接続環境によって異なるセキュリティポリシーを適用

日本通信、C/S型セキュリティプラットフォームを提供開始

2007/01/29

centrapolicy01.jpg 日本通信 プロダクトマーケティング部 統括部長 後藤堅一氏

 日本通信は1月29日、クライアントPCのセキュリティを確保するための環境適応型プラットフォーム「CentraPolicy」(セントラポリシー)の提供を開始すると発表した。
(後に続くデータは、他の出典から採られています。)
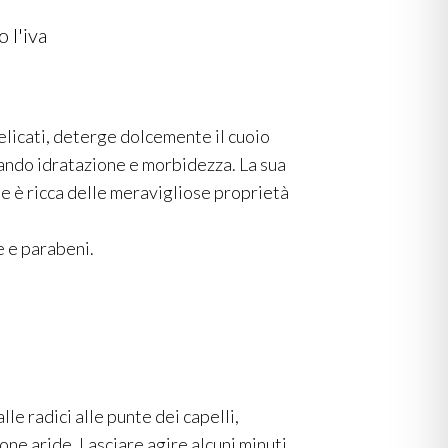
 l'iva
elicati, deterge dolcemente il cuoio
tando idratazione e morbidezza. La sua
e è ricca delle meravigliose proprietà
e e parabeni.
e radici alle punte dei capelli,
one aride. Lasciare agire alcuni minuti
 CentraPolicyは、クライアント・サーバ型のシステム。専用クライアントソフトをインストールすることで、ノートPCの検疫、ファイアウォール、通信制御、外部デバイス制御といったセキュリティコントロールのポリシーを、サーバで一元的に管理・運用できる製品。接続時のネットワークインターフェイスやデフォルトゲートウェイ、DNSのIPアドレスなどから、接続環境を判定。社内、自宅、外出先からのダイヤルアップなど、接続環境に応じてクライアントPCに異なるポリシーを適用できるのが特徴。

 提供される機能と、使用例は以下の通り。

検疫機能
パソコン起動時にアンチウイルスソフトの定義ファイルやOSのパッチ適用状態が最新かどうかを確認し、不適合の場合には特定のサーバへのアクセスのみを許可する。

VPN強制機能
社外からインターネットに接続する場合にVPNを使った接続を強制させる。

ファイアウォール機能
利用可能なアプリケーションを制限したり、インターネット接続を禁止する。

ワイヤレス接続制御
WPAに対応した無線LANスポットのみに接続可能とする。

USB、外部デバイス制御機能
登録していない外部デバイスの利用を禁止したり、社内LANに接続していない場合にはUSBドライブへのアクセスを禁止する。

コンプライアンス・レポート機能
ノートPCから情報を集め、外部デバイスやネットワークのアクセス状況についてレポートを作成する。

 日本通信によれば、これまでにも個別のソリューションとして同様の機能を持つ製品やサービスはあったが、統合パッケージの類似製品はないとし、「運用・管理を考えると、統合ソリューションで集中管理できないと手間が増える。今後はこうしたソリューションが増えるのでは」(プロダクトマーケティング部 統括部長 後藤堅一氏)という。

 製品価格は、月額利用の場合と永久ライセンスで異なり、月額利用では初期費用がかかる。初期費用はサーバが15万7500円、クライアントが1050円。月額ライセンス費用はサーバが2万5200円、クライアントが735円。永久ライセンスの場合、サーバが52万5000円、クライアントが1万5750円。2007年内に5万クライアント分の売り上げを目指す。